• **PROBLEM DESCRIPTION**
Please return every line of the records below that contains the word "наши".

• **INFORMATION SUPPLIED**

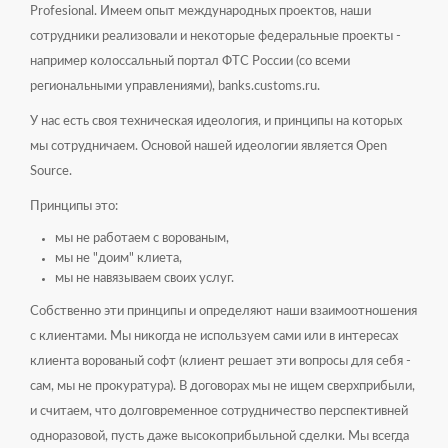
Profesional. Имеем опыт международных проектов, наши
сотрудники реализовали и некоторые федеральные проекты -
например колоссальный портал ФТС России (со всеми
региональными управлениями), banks.customs.ru.
У нас есть своя техническая идеология, и принципы на которых
мы сотрудничаем. Основой нашей идеологии является Open
Source.
Принципы это:
мы не работаем с ворованым,
мы не "доим" клиета,
мы не навязываем своих услуг.
Собственно эти принципы и определяют наши взаимоотношения
с клиентами. Мы никогда не используем сами или в интересах
клиента ворованый софт (клиент решает эти вопросы для себя -
сам, мы не прокуратура). В договорах мы не ищем сверхприбыли,
и считаем, что долговременное сотрудничество перспективней
одноразовой, пусть даже высокоприбыльной сделки. Мы всегда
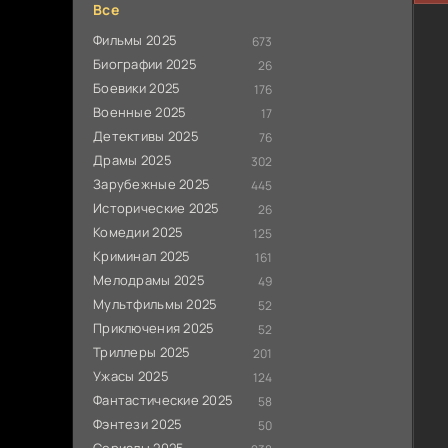
Все
Фильмы 2025
673
Биографии 2025
26
Боевики 2025
176
Военные 2025
17
Детективы 2025
76
Драмы 2025
302
Зарубежные 2025
445
Исторические 2025
26
Комедии 2025
125
Криминал 2025
161
Мелодрамы 2025
49
Мультфильмы 2025
52
Приключения 2025
52
Триллеры 2025
201
Ужасы 2025
124
Фантастические 2025
58
Фэнтези 2025
50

• **RESULT FOR THIS TASK**
Profesional. Имеем опыт международных проектов, наши
Собственно эти принципы и определяют наши взаимоотношения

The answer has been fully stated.